Chlamydia pneumoniae transcriptional patterns during IFNγ-mediated persistence differ from developmentally regulated expression

Quantitative reverse transcription polymerase chain reaction (qRT-PCR) analyses were performed using a panel of Cpn genes that are associated with early, mid and late cycle events to monitor gene expression changes for these classes of genes during IFNγ-mediated tryptophan starvation (Fig. 2A–G).

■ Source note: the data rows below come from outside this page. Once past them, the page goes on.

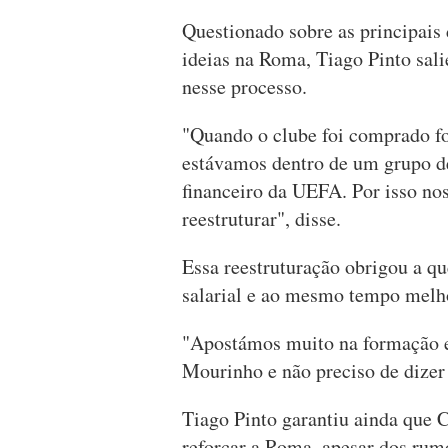
Questionado sobre as principais 
ideias na Roma, Tiago Pinto sal
nesse processo.
"Quando o clube foi comprado foi
estávamos dentro de um grupo de 
financeiro da UEFA. Por isso nos
reestruturar", disse.
Essa reestruturação obrigou a qu
salarial e ao mesmo tempo melho
"Apostámos muito na formação e
Mourinho e não preciso de dizer 
Tiago Pinto garantiu ainda que C
reforçar a Roma, apesar dos rum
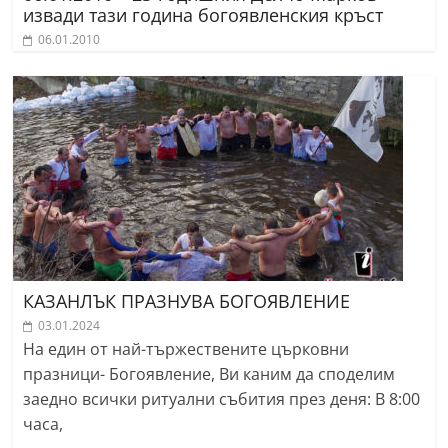
извади тази година богоявленския кръст
06.01.2010
КАЗАНЛЪК ПРАЗНУВА БОГОЯВЛЕНИЕ
03.01.2024
На един от най-тържествените църковни
празници- Богоявление, Ви каним да споделим
заедно всички ритуални събития през деня: В 8:00
часа,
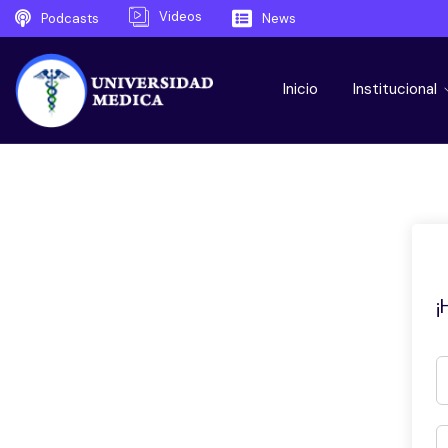
Videos
Podcasts
News
Inicio
Institucional
¡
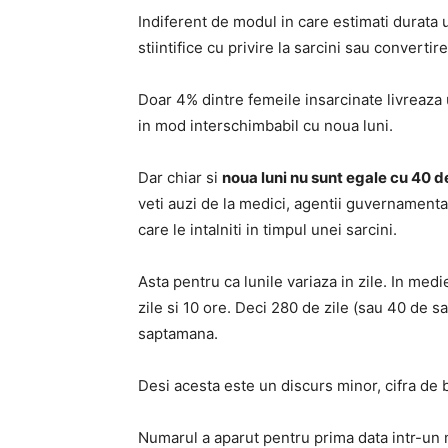
Indiferent de modul in care estimati durata u
stiintifice cu privire la sarcini sau convertir
Doar 4% dintre femeile insarcinate livreaza 
in mod interschimbabil cu noua luni.
Dar chiar si
noua luni nu sunt egale cu 40 
veti auzi de la medici, agentii guvernamental
care le intalniti in timpul unei sarcini.
Asta pentru ca lunile variaza in zile. In me
zile si 10 ore. Deci 280 de zile (sau 40 de 
saptamana.
Desi acesta este un discurs minor, cifra de
Numarul a aparut pentru prima data intr-un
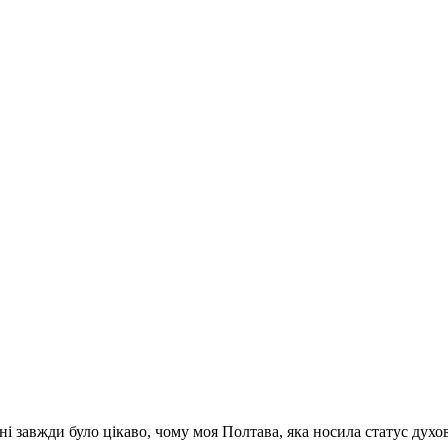
і завжди було цікаво, чому моя Полтава, яка носила статус духо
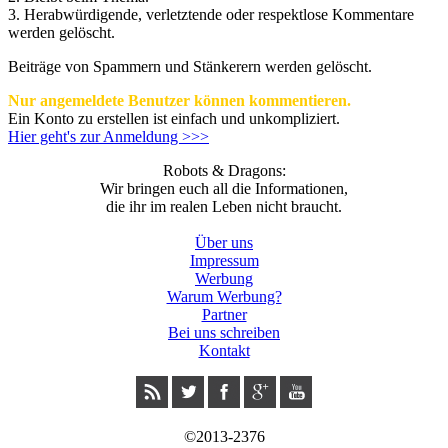
3.
Herabwürdigende, verletztende oder respektlose Kommentare
werden gelöscht.
Beiträge von Spammern und Stänkerern werden gelöscht.
Nur angemeldete Benutzer können kommentieren.
Ein Konto zu erstellen ist einfach und unkompliziert.
Hier geht's zur Anmeldung >>>
Robots & Dragons:
Wir bringen euch all die Informationen,
die ihr im realen Leben nicht braucht.
Über uns
Impressum
Werbung
Warum Werbung?
Partner
Bei uns schreiben
Kontakt
©2013-2376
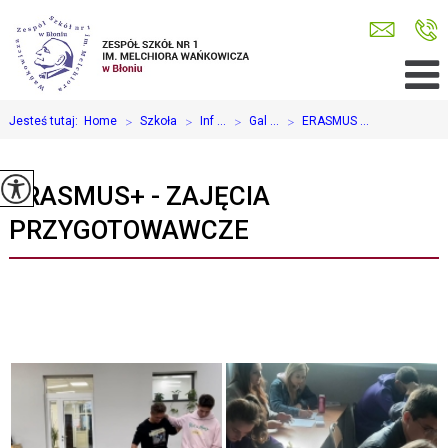
Jesteś tutaj:
Home
>
Szkoła
>
Inf ...
>
Gal ...
>
ERASMUS ...
ERASMUS+ - ZAJĘCIA
PRZYGOTOWAWCZE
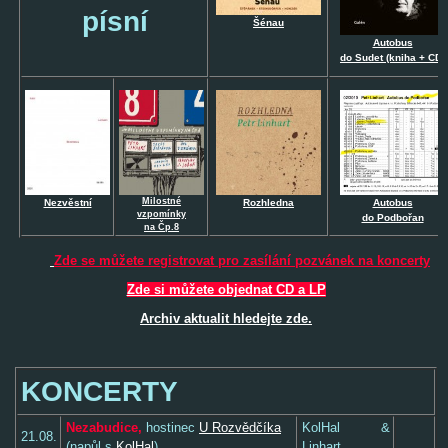
písní
Šénau
Autobus
do S
udet (kniha + CD)
Milostné
Nezvěstní
Rozhledna
Autobus
vzpomínky
do Podbořan
na Čp.8
Zde se můžete registrovat pro zasílání pozvánek na koncerty
Zde si můžete objednat CD a LP
Archiv aktualit hledejte zde
.
KONCERTY
Nezabudice,
hostinec
U Rozvědčíka
KolHal &
21.08.
(napůl s
KolHal
)
Linhart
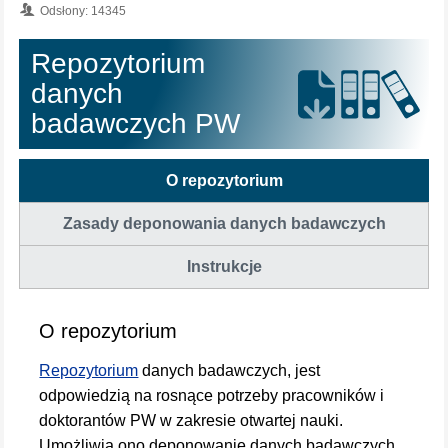
Odsłony: 14345
Repozytorium
danych
badawczych PW
O repozytorium
Zasady deponowania danych badawczych
Instrukcje
O repozytorium
Repozytorium
danych badawczych, jest
odpowiedzią na rosnące potrzeby pracowników i
doktorantów PW w zakresie otwartej nauki.
Umożliwia ono deponowanie danych badawczych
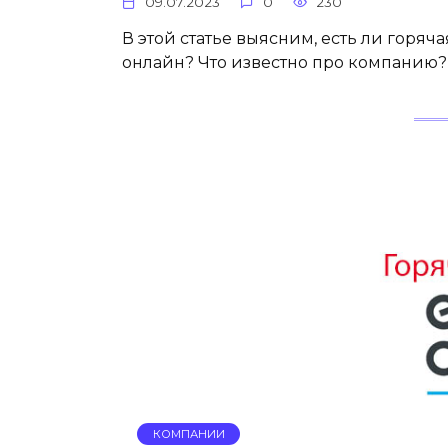
09.07.2023
0
230
В этой статье выясним, есть ли горяч
онлайн? Что известно про компанию? 
КОМПАНИИ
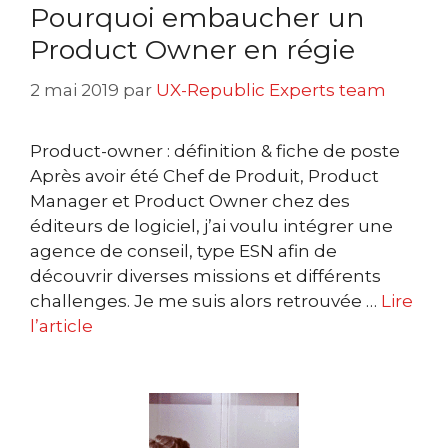
Pourquoi embaucher un
Product Owner en régie
2 mai 2019
par
UX-Republic Experts team
Product-owner : définition & fiche de poste
Après avoir été Chef de Produit, Product
Manager et Product Owner chez des
éditeurs de logiciel, j’ai voulu intégrer une
agence de conseil, type ESN afin de
découvrir diverses missions et différents
challenges. Je me suis alors retrouvée …
Lire
l’article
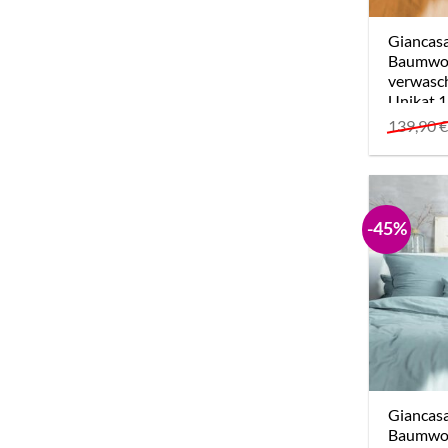
Giancas
Baumwol
verwasc
Unikat 
139,90
-45%
Giancas
Baumwol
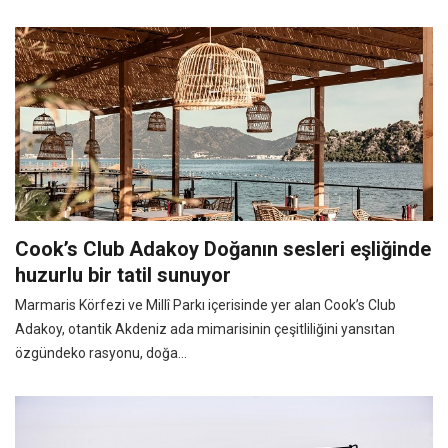
Cook’s Club Adakoy Doğanın sesleri eşliğinde
huzurlu bir tatil sunuyor
Marmaris Körfezi ve Millî Parkı içerisinde yer alan Cook’s Club
Adakoy, otantik Akdeniz ada mimarisinin çeşitliliğini yansıtan
özgündeko rasyonu, doğa...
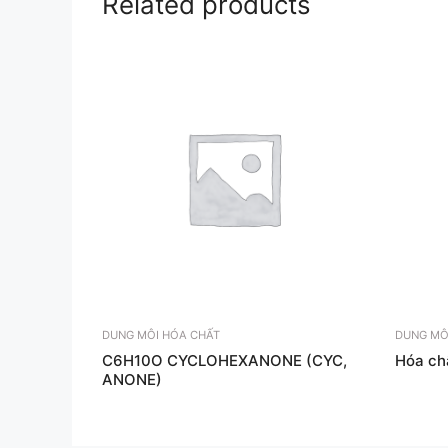
Related products
DUNG MÔI HÓA CHẤT
DUNG MÔ
C6H10O CYCLOHEXANONE (CYC,
Hóa ch
ANONE)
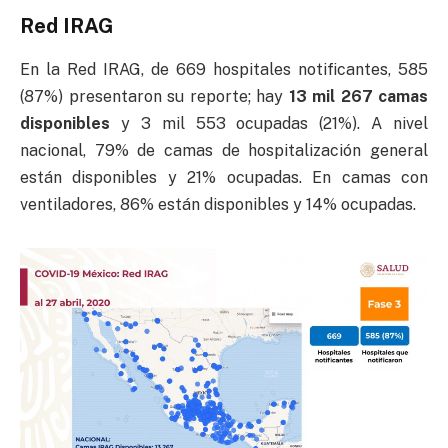
Red IRAG
En la Red IRAG, de 669 hospitales notificantes, 585
(87%) presentaron su reporte; hay
13 mil 267 camas
disponibles
y 3 mil 553 ocupadas (21%). A nivel
nacional, 79% de camas de hospitalización general
están disponibles y 21% ocupadas. En camas con
ventiladores, 86% están disponibles y 14% ocupadas.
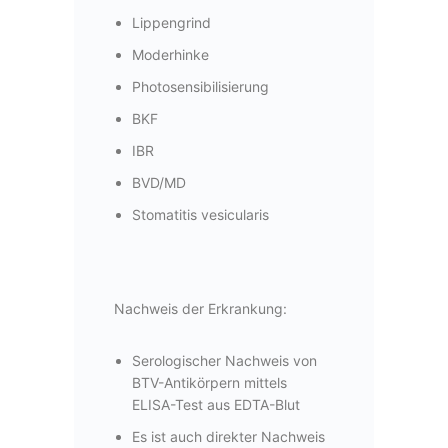
Lippengrind
Moderhinke
Photosensibilisierung
BKF
IBR
BVD/MD
Stomatitis vesicularis
Nachweis der Erkrankung:
Serologischer Nachweis von
BTV-Antikörpern mittels
ELISA-Test aus EDTA-Blut
Es ist auch direkter Nachweis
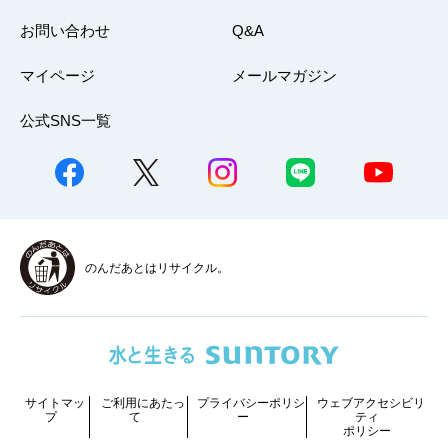
お問い合わせ
Q&A
マイページ
メールマガジン
公式SNS一覧
のんだあとはリサイクル。
サイトマッ
ご利用にあたっ
プライバシーポリシ
ウェブアクセシビリ
プ
て
ー
ティ
ポリシー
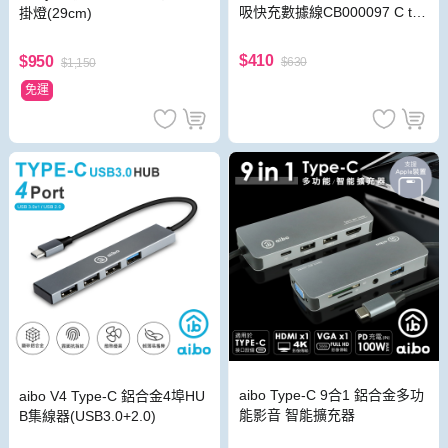
吸快充數據線CB000097 C to
掛燈(29cm)
C 1m
$410
$950
$630
$1,150
免運
aibo Type-C 9合1 鋁合金多功
aibo V4 Type-C 鋁合金4埠HU
能影音 智能擴充器
B集線器(USB3.0+2.0)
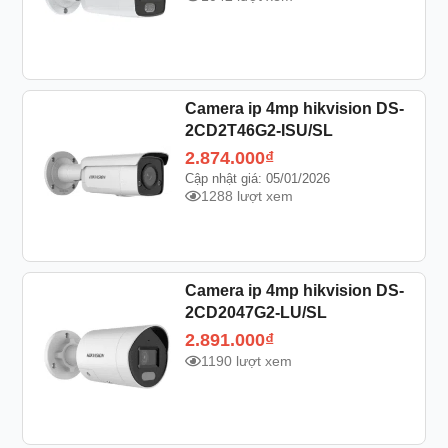
Camera ip 4mp hikvision DS-
2CD2T46G2-ISU/SL
2.874.000
₫
Cập nhật giá: 05/01/2026
1288 lượt xem
Camera ip 4mp hikvision DS-
2CD2047G2-LU/SL
2.891.000
₫
1190 lượt xem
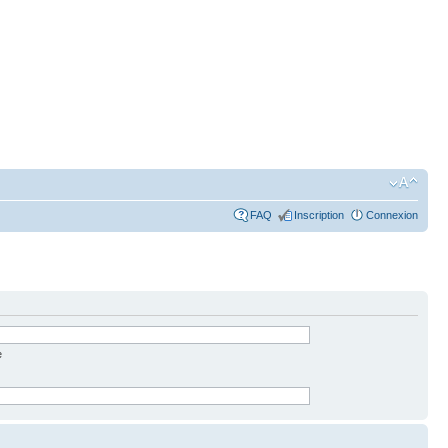
FAQ
Inscription
Connexion
e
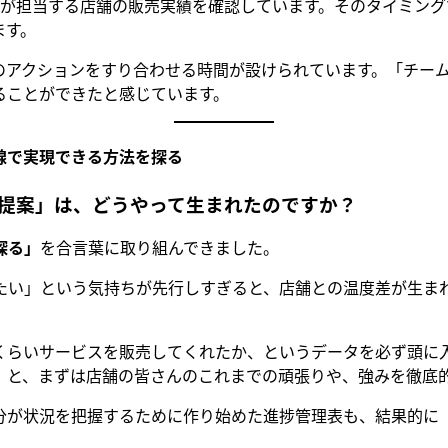
々が担当する店舗の販売実績を確認しています。そのタイミン
ます。
のアクションをすり合わせる時間が設けられています。「チー
ることができたと感じています。
線で実現できる方法を探る
提案」は、どうやって生まれたのですか？
探る」
を合言葉に取り組んできました。
たい」という気持ちが先行しすぎると、店舗との温度差が生ま
くらいサービスを販売してくれたか、というデータを必ず頭に
」と、まずは店舗の皆さんのこれまでの頑張りや、強みを徹底
分が状況を把握するために作り始めた進捗管理表も、結果的に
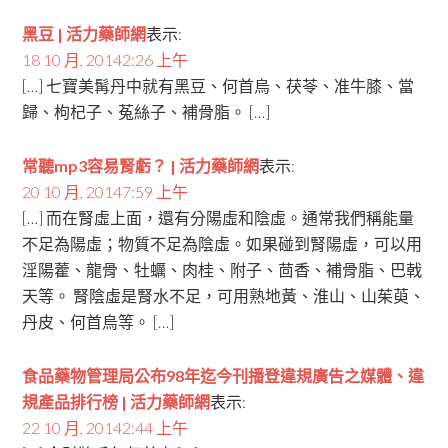
黑豆 | 活力藥師網
表示:
18 10 月, 20142:26 上午
[…] 七寶美髯丹中就有黑豆、何首烏、茯苓、准牛膝、當
歸、枸杞子、菟絲子、補骨脂。 […]
常聽mp3容易腎虧？ | 活力藥師網
表示:
20 10 月, 20147:59 上午
[…] 而在腎虛上面，還有分陽虛和陰虛。通常我們稱能量
不足為陽虛；物質不足為陰虛。如果碰到腎陽虛，可以用
淫陽藿、龍骨、牡蠣、肉桂、附子、茴香、補骨脂、巴戟
天等。 腎陰虛是腎水不足，可用熟地黃、淮山、山茱萸、
丹皮、何首烏等。 […]
食品藥物管理局公布98年迄今刊播登違規廣告之媒體、違
規產品排行榜 | 活力藥師網
表示:
22 10 月, 20142:44 上午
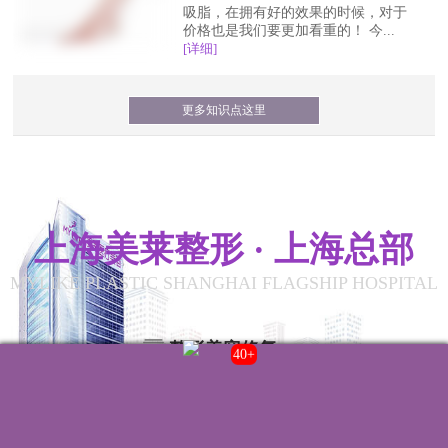
吸脂，在拥有好的效果的时候，对于
价格也是我们要更加看重的！ 今...
[详细]
更多知识点这里
上海美莱整形 · 上海总部
MYLIKE PLASTIC SHANGHAI FLAGSHIP HOSPITAL
整形美容修复
43+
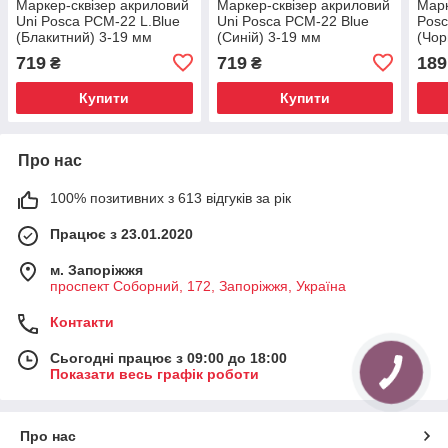
Маркер-сквізер акриловий
Маркер-сквізер акриловий
Марк
Uni Posca PCM-22 L.Blue
Uni Posca PCM-22 Blue
Posc
(Блакитний) 3-19 мм
(Синій) 3-19 мм
(Чор
719
719
189
₴
₴
Купити
Купити
Про нас
100% позитивних з 613 відгуків за рік
Працює з 23.01.2020
м. Запоріжжя
проспект Соборний, 172, Запоріжжя, Україна
Контакти
Сьогодні працює з 09:00 до 18:00
Показати весь графік роботи
Про нас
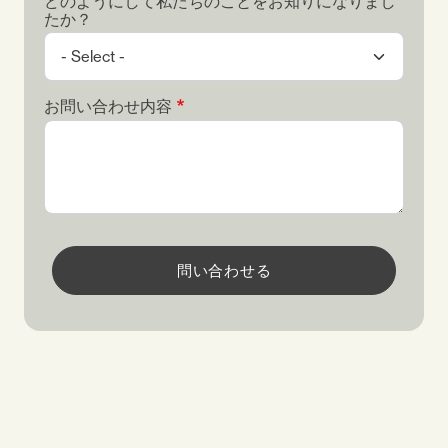
どのようにして私たちのことをお知りになりまし
たか？
お問い合わせ内容
問い合わせる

We chose euo, a gene encoding a DNA binding protein (Zhang et al., 1998), as our early gene; it was most highly expressed relative to other genes shortly after infection (12 h p.i.; Fig. 2A), and other stage-specific transcription studies have identified euo as a prototype early-stage gene (Shaw et al., 2000; Belland et al., 2003b). Our late gene panel consisted of omcB, encoding an EB-specific cysteine-rich outer envelope complex protein, hctA and hctB, encoding chromosome-compacting histone-like proteins, and lcrH_1, encoding a chaperone for type III secreted components. During a normal developmental cycle, transcription of late genes increased after 24 h p.i. as RBs began to condense into EBs (Fig. 2D–G). We chose two well-studied and highly transcribed genes to represent the mid-cycle: groEL_1, which encodes a 60 kDa heat-shock chaperone, and ompA, which encodes the major outer membrane protein. Transcription of mid-cycle genes is highest during RB growth and division (24 h p.i.; Fig. 2B and C).

Transcriptional profiles were very similar for all genes tested in untreated and IFNγ-treated comparisons until 24 h p.i. Between 24 h and 48 h p.i. in the IFNγ-treated samples, euo was highly upregulated (Fig. 2A) as has been published for Ctr (Belland et al., 2003a). Transcripts for the 60 kDa heat-shock chaperone encoded by groEL_1 decreased between 24 and 48 h p.i. but increased after this time (Fig. 2B); ompA transcripts remained elevated during IFNγ treatment (Fig. 2C). We anticipated that late gene transcription would be downregulated during IFNγ treatment because of the block in EB maturation. Surprisingly, the late-stage genes we analysed were upregulated between 24 h and 48 h p.i. during IFNγ treatment (Fig. 2D–G). Previous reports showed that late gene transcription was inhibited during IFNγ-mediated persistence (Mathews et al., 2001; Belland et al., 2003a; Goellner et al., 2006; Polkinghorne et al., 2006), which was expected as late proteins (histones, cysteine-rich outer envelope proteins) are not present in persistent forms. However, the transcription data in previous studies compared fold-differences between IFNγ-treated and untreated (i.e. a cross-sectional analysis) and were normalized to rRNA rather than DNA. Indeed, we found that the general induction of late gene transcription in C. pneumoniae in the presence of IFNγ was masked when data were normalized to 16S rRNA and analysed cross-sectionally (data not shown). In addition, we re-examined transcription in C. trachomatis and confirmed that late gene transcription was induced in the presence of IFNγ (see Fig. S1) when normalized to DNA. Therefore, the increase in late gene transcription that we observed was not only unexpected but also indicative of atypical regulatory systems.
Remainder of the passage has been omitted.